FEMINISMUS / MIGRATION: Auf nach Nizza!

von Pinar Selek, 09.04.2021, Veröffentlicht in Archipel 302

Am 5. Juni findet eine transnationale feministische Aktion in Nizza statt. „In der Tat ist der Feminismus, wenn er richtig praktiziert wird, ein Zauberstab, der das Leben aller verändern könnte. Aber das kann nur geschehen, wenn wir es schaffen, unsere feministische Theorie immer wieder neu aufzubauen, indem wir mit anderen sozialen Bewegungen zusammenarbeiten.“ (bell hooks)

Wir begrüssen den Frühling mit einem Paukenschlag.
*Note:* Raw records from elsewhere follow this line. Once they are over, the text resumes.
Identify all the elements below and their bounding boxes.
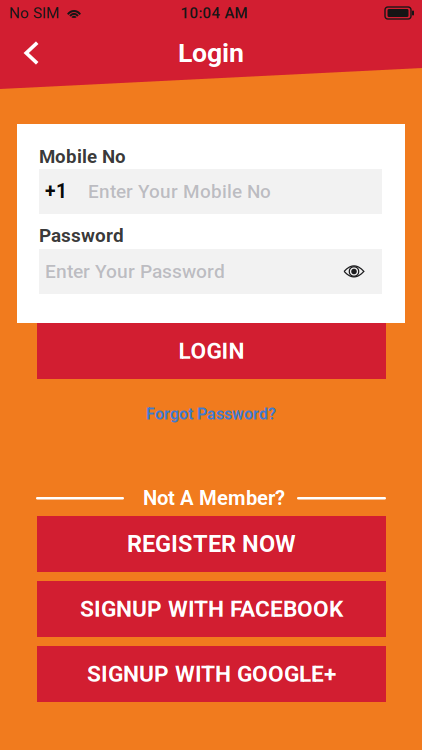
staticText: No SIM [9, 4, 59, 22]
button[interactable]: SIGNUP WITH FACEBOOK [37, 581, 386, 637]
staticText: Enter Your Mobile No [88, 180, 271, 203]
staticText: Forgot Password? [146, 405, 276, 423]
button[interactable]: Back [0, 31, 56, 75]
button[interactable]: LOGIN [37, 323, 386, 379]
staticText: Login [178, 37, 244, 69]
staticText: SIGNUP WITH GOOGLE+ [87, 661, 336, 687]
button[interactable]: SIGNUP WITH GOOGLE+ [37, 646, 386, 702]
button[interactable]: REGISTER NOW [37, 516, 386, 572]
staticText: +1 [45, 180, 67, 203]
staticText: Enter Your Password [45, 260, 225, 283]
staticText: Mobile No [39, 146, 126, 168]
staticText: LOGIN [178, 338, 244, 364]
staticText: Not A Member? [143, 486, 285, 510]
button[interactable]: Forgot Password? [0, 403, 422, 425]
button[interactable]: Show password [326, 249, 382, 294]
staticText: REGISTER NOW [127, 530, 296, 558]
staticText: Password [39, 224, 124, 247]
staticText: 10:04 AM [180, 4, 248, 22]
staticText: SIGNUP WITH FACEBOOK [80, 596, 343, 622]
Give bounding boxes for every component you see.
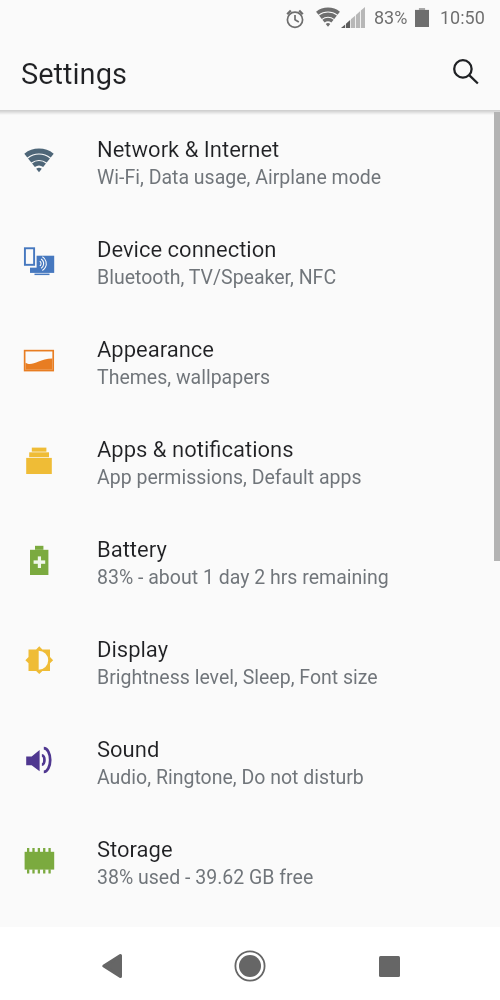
staticText: 83% - about 1 day 2 hrs remaining — [97, 566, 389, 589]
button[interactable]: Device connection — [0, 210, 500, 310]
button[interactable]: Sound — [0, 710, 500, 810]
button[interactable]: Home — [226, 942, 274, 990]
button[interactable]: Recents — [365, 942, 413, 990]
staticText: Themes, wallpapers — [97, 366, 271, 389]
button[interactable]: Search — [441, 51, 485, 95]
staticText: Bluetooth, TV/Speaker, NFC — [97, 266, 337, 289]
button[interactable]: Display — [0, 610, 500, 710]
staticText: 38% used - 39.62 GB free — [97, 866, 314, 889]
button[interactable]: Network & Internet — [0, 110, 500, 210]
staticText: Sound — [97, 737, 160, 763]
button[interactable]: Appearance — [0, 310, 500, 410]
button[interactable]: Back — [87, 942, 135, 990]
staticText: Appearance — [97, 337, 215, 363]
staticText: Device connection — [97, 237, 277, 263]
staticText: Wi-Fi, Data usage, Airplane mode — [97, 166, 382, 189]
staticText: Apps & notifications — [97, 437, 294, 463]
staticText: Audio, Ringtone, Do not disturb — [97, 766, 364, 789]
staticText: Display — [97, 637, 169, 663]
staticText: 83% — [374, 7, 408, 28]
button[interactable]: Storage — [0, 810, 500, 910]
staticText: Network & Internet — [97, 137, 280, 163]
staticText: Battery — [97, 537, 167, 563]
staticText: 10:50 — [440, 7, 485, 28]
staticText: Storage — [97, 837, 173, 863]
button[interactable]: Battery — [0, 510, 500, 610]
staticText: Settings — [21, 57, 127, 91]
staticText: Brightness level, Sleep, Font size — [97, 666, 378, 689]
button[interactable]: Apps & notifications — [0, 410, 500, 510]
staticText: App permissions, Default apps — [97, 466, 362, 489]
In dieser militarisierten Welt, auf diesem, in ein grausames Warenlabor verwandelten Planeten, der unter der Zentralisierung des Reichtums, der Ausbeutung und der Kommodifizierung alles Lebendigen leidet, stellen die aktuellen feministischen Kämpfe eine der grossen Hoffnungen dar. Indem sie autonome Räume und unkontrollierbare Netzwerke schaffen, gelingt es ihnen, eine Vielfalt von Möglichkeiten zu erkunden und in vielgestaltigen Mobilisierungen neu zu konvergieren.

Das Zusammenspiel verschiedener Räume und Erfahrungen führt natürlich zur Vervielfältigung von Gruppen, Strategien, Allianzen und Debatten. Wir haben mehr Werkzeuge, mehr Erfahrungen, mehr Möglichkeiten zum Nachdenken und Kämpfen. Argentinische Feministinnen globalisieren den feministischen Streik, kurdische Frauen arbeiten an einem neuen autonomen Leben unter den Bomben, zapatistische Frauen bereiten ihre Boote vor, um ihr Feuer im Juli nach Europa zu bringen.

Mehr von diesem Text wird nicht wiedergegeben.